A Livraria da Editora Expressão Popular convida para o relançamento do livro A Nova Mulher e a Moral Sexual, de Alexandra Kolontai, e o debate “A Mulher e a Revolução Russa”, com Tatau Godinho, socióloga e militante da Marcha Mundial das Mulheres. A participação política das mulheres, tema de grande atualidade no Brasil e no mundo, é retomada na avaliação do centenário das revoluções de 1917. As operárias e camponesas tiveram papel primordial na derrubada da monarquia czarista, em fevereiro, e no início da revolução socialista, em outubro.

Alexandra Kolontai (1872-1953) foi a primeira mulher do mundo, em 1917, a ocupar o posto de ministro de Estado, como Comissária de Saúde do Governo Soviético, após a tomada do poder pelos bolcheviques. A partir de 1926, assumiu importantes missões diplomáticas na Noruega, Suécia, México e Finlândia. Entre seus escritos, destacam-se: A Sociedade e a Maternidade; A Mulher Moderna e a Classe Trabalhadora,  Amor Vermelho, Comunismo e Família, Romance e Revolução, entre outros.

A Nova Mulher e a Moral Sexual reúne dois trabalhos de Alexandra Kolontai: A Nova Mulher e a Moral Sexual e O Amor na Sociedade Comunista. O primeiro, escrito em 1918, constitui uma crítica ao amor e à posição da mulher na sociedade burguesa: a mulher como propriedade, instrumento de prazer e de reprodução, simples reflexo do marido. Observa que, embora só a transformação das bases econômicas da sociedade possa modificar a velha moral sexual, a nova mulher, independente e que ela denomina celibatária, começou a surgir como consequência do próprio desenvolvimento do capitalismo. O segundo, de 1921, trata da reorganização do comportamento do homem e da mulher dentro da nova estrutura social que a Revolução Russa de 1917 estabeleceu. Defende o amor-camaradagem em lugar do exclusivista amor conjugal da ética burguesa, fundado no respeito à liberdade individual, no apoio mútuo e aspirações coletivas.
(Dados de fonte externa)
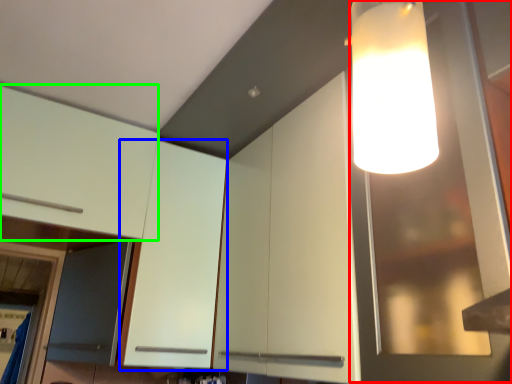 Question: Estimate the real-world distances between objects in this image. Which object is farther from glass door (highlighted by a red box), cabinetry (highlighted by a blue box) or cabinetry (highlighted by a green box)?

Choices:
 (A) cabinetry
 (B) cabinetry

Answer: (B) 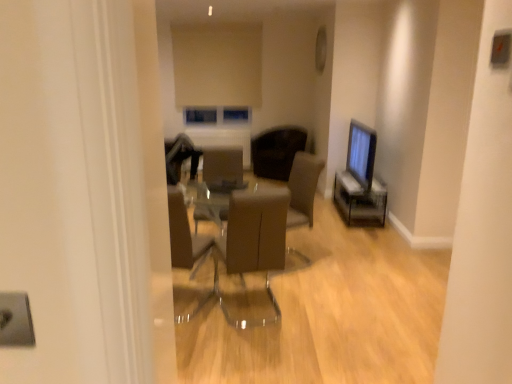 What are the coordinates of `vacant space in front of brown leather chair at center, the second chair viewed from the back` in the screenshot? It's located at (255, 350). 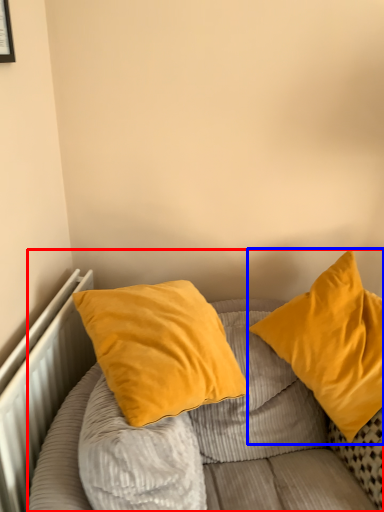 Question: Which of the following is the farthest to the observer, bed (highlighted by a red box) or pillow (highlighted by a blue box)?

Choices:
 (A) bed
 (B) pillow

Answer: (B) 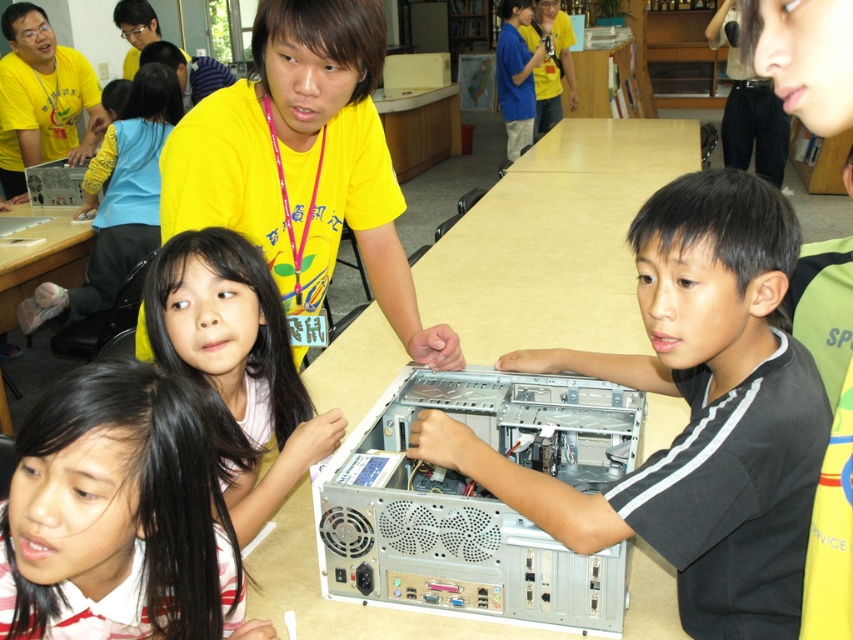 Question: Can you confirm if silver metallic computer case at center is positioned to the left of blue/yellow shirt at upper center?

Choices:
 (A) no
 (B) yes

Answer: (B)

Question: Which point is farther from the camera taking this photo?

Choices:
 (A) (44, 403)
 (B) (141, 124)

Answer: (B)

Question: Which point is farther from the camera taking this photo?

Choices:
 (A) (337, 588)
 (B) (526, 144)

Answer: (B)

Question: Which point is closer to the camera?

Choices:
 (A) (102, 289)
 (B) (183, 289)
 (C) (358, 596)

Answer: (B)

Question: Can you confirm if silver metallic computer at center is positioned below matte yellow shirt at center?

Choices:
 (A) no
 (B) yes

Answer: (B)

Question: Considering the relative positions of matte yellow shirt at center and blue/yellow shirt at upper center in the image provided, where is matte yellow shirt at center located with respect to blue/yellow shirt at upper center?

Choices:
 (A) below
 (B) above

Answer: (A) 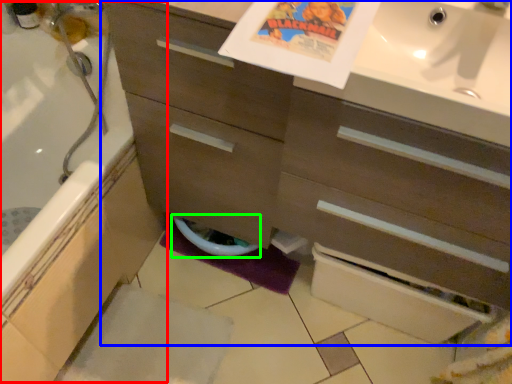 Question: Which is nearer to the bath (highlighted by a red box)? bathroom cabinet (highlighted by a blue box) or toilet bowl (highlighted by a green box).

Choices:
 (A) bathroom cabinet
 (B) toilet bowl

Answer: (B) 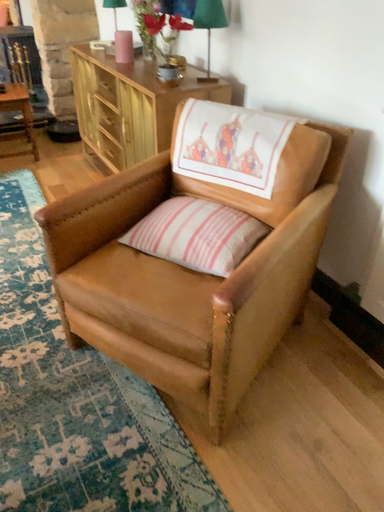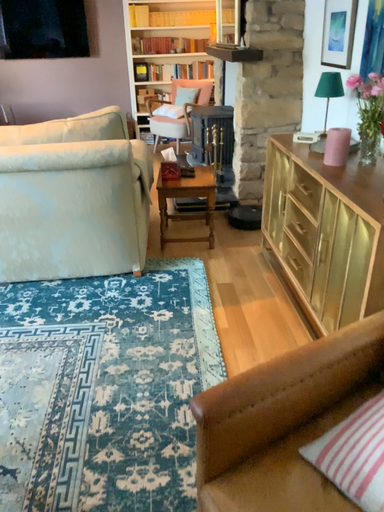 Question: How did the camera likely rotate when shooting the video?

Choices:
 (A) rotated upward
 (B) rotated downward

Answer: (A)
“Sua posição radicalmente libertária no debate sobre o amor e a sexualidade se mantém com uma atualidade surpreendente. A lucidez na insistência do respeito à individualidade de cada um na construção das relações afetivas; sobre a importância da sexualidade na formação psicológica dos indivíduos; na crítica ao casamento tradicional fundado na visão de propriedade e subordinação da mulher ao homem; na visão aberta sobre a construção de novas formas de relação afetiva e sexual; na esfera da autonomia material e psicológica das mulheres” – afirma a socióloga e militante Tatau Godinho, na apresentação do livro.

“Não é por acaso que seus textos foram, durante muitos anos, inspiração e leitura obrigatória para as feministas socialistas e militantes, mulheres e homens que buscam uma ética libertária nas relações afetivas e pessoais. E que acreditam que transformar radicalmente o mundo só será possível se as mulheres forem, com igualdade, sujeitos legítimos deste processo. Reeditar Alexandra Kolontai é também renovar a esperança nesse projeto.”